The recent Chennai floods have been a classic case study on how a natural disaster can destroy your things including key documents. Losing documents can be disastrous and obtaining new ones can be tedious. To keep documents safe and secure, a Chennai based start-up firm, myeasydocs, is creating a repository of certified documents, that can be used electronically anywhere in the world.
It is similar to dropbox or digilocker, a service launched by the government of India. So this is how myeasydocs works: On payment of a nominal fee, people can get a certified copy from the issuing authority into the myeasydocs repository and submit these documents officially to any entity that needs the document. “We do this for a very nominal fee and within a matter of few days. Anyone who wants to keep their documents safe can come to us,” said, the firm’s chief executive officer, Avira Tharakan. For this, the start-up firm has tie-ups with universities, banks, government bodies and other institutions.

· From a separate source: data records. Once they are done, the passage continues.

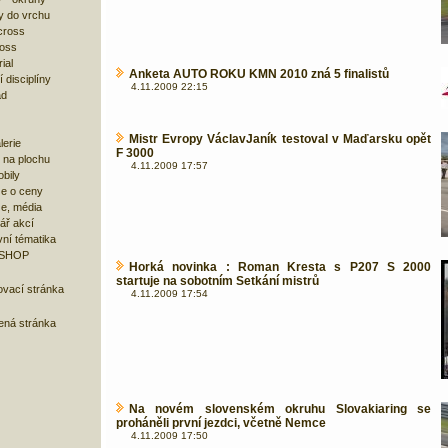
y do vrchu
cross
ross
ial
Anketa AUTO ROKU KMN 2010 zná 5 finalistů
 disciplíny
4.11.2009 22:15
ad
Mistr Evropy VáclavJaník testoval v Maďarsku opět
lerie
F 3000
 na plochu
4.11.2009 17:57
bily
e o ceny
ze, média
ář akcí
ní tématika
 SHOP
Horká novinka : Roman Kresta s P207 S 2000
startuje na sobotním Setkání mistrů
ovací stránka
4.11.2009 17:54
bená stránka
Na novém slovenském okruhu Slovakiaring se
proháněli první jezdci, včetně Nemce
4.11.2009 17:50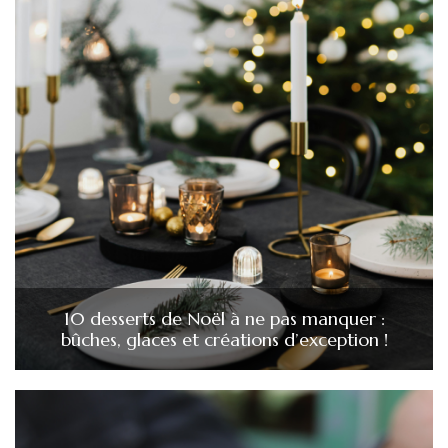
10 desserts de Noël à ne pas manquer :
bûches, glaces et créations d’exception !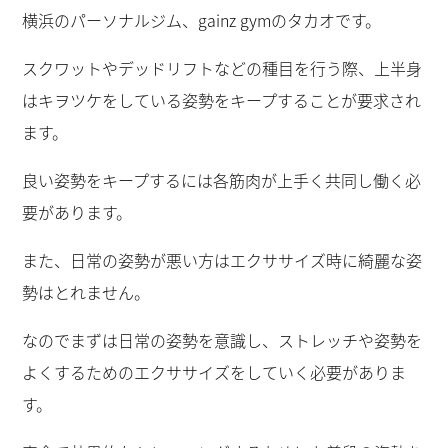
横浜のパーソナルジム、gainz gymのタカオです。
スクワットやデッドリフトなどの種目を行う際、上半身
はキヲツケをしている姿勢をキープすることが要求され
ます。
良い姿勢をキープするには各筋肉が上手く共同し働く必
要があります。
また、日常の姿勢が悪い方はエクササイズ時に綺麗な姿
勢はとれません。
なのでまずは日常の姿勢を意識し、ストレッチや姿勢を
よくするためのエクササイズをしていく必要がありま
す。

Mr. Tharakan said, “We have 12 Universities in Tamil Nadu with another 15 just completing sign off. This would mean we would have coverage of over most of the Universities — both private and State Universities on myeasydocs.”
The firm, when it first began its journey was an online document verification firm and gradually ventured into other areas. It has detected more than 100 fake certificates from Tamil Nadu, mostly quacks working in Singapore and Saudi Arabia.